Despite the scene having been  contaminated by the paramedics who had tried to give the infant the  first aids before transporting him to the hospital and aknowledging his  death, the room was showing clear signs of not having been cleaned for  many weeks. The moose's basket were the baby had most probably been  sleeping was looking so filthy that the detective wondered how anyone  could have been sadistic or fool enough to let a baby sleep in these  conditions. As the flies and larvae's specialist approached the basket  he instantly remarked the presence of a set of developing larvae in the filthy blankets and in a milk bottle that was hidden in between it.
It  wasn't the first time the inspector witnessed a flat in this kind of  state but the fact that three children not older than his own son could  be living there was overtaking him. The two other kids room was in no  better state, the mattress being disposed directly on the floor, mouldy  food wastes and even snippets of sharp glass surrounding the beds even  if no larvae were to be found in the room.
They hadn't search half of  the rooms but they already had filled a huge amount of evidence bags  and they had had to ask one of the junior constables that were guarding  the door to go fetch some more at the nearby station.

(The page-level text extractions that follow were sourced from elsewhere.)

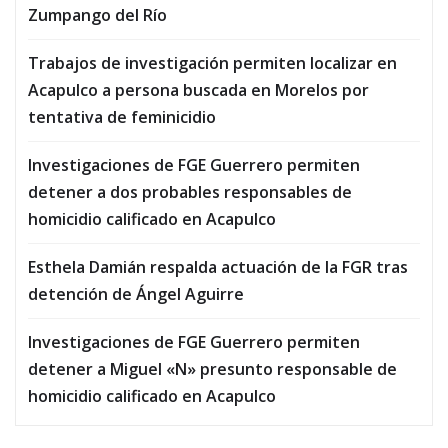
Zumpango del Río
Trabajos de investigación permiten localizar en
Acapulco a persona buscada en Morelos por
tentativa de feminicidio
Investigaciones de FGE Guerrero permiten
detener a dos probables responsables de
homicidio calificado en Acapulco
Esthela Damián respalda actuación de la FGR tras
detención de Ángel Aguirre
Investigaciones de FGE Guerrero permiten
detener a Miguel «N» presunto responsable de
homicidio calificado en Acapulco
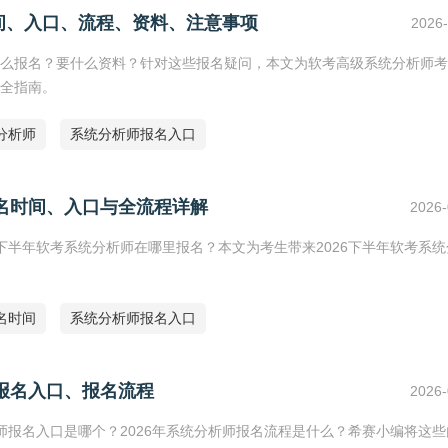
间、入口、流程、资料、注意事项
2026-
么报名？要什么资料？针对这些报名疑问，本文为软考高级系统分析师考
全指南。
分析师
系统分析师报名入口
报名时间、入口与全流程详解
2026-
6下半年软考系统分析师在哪里报名？本文为考生带来2026下半年软考系
名时间
系统分析师报名入口
、报名入口、报名流程
2026-
析师报名入口是哪个？2026年系统分析师报名流程是什么？希赛小编将这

If the smell had already been overwhelming  in the other rooms, the kitchen was nearly insufferable despite the  mask. Anderson opened the fridge, exposing a couple of box of raw food  that could have looked like rice under the heavy thickness of mould and two pints of all fat decayed milk. If there was one thing  Greg was sure about, it was that this flat was in no mean fit for a  child, not even to talk about an infant and when leaving the place, the  smell clinging on him, he wondered once more how someone could have left  a child living in this kind of environment, the image of Alden dancing  in front of his eyes.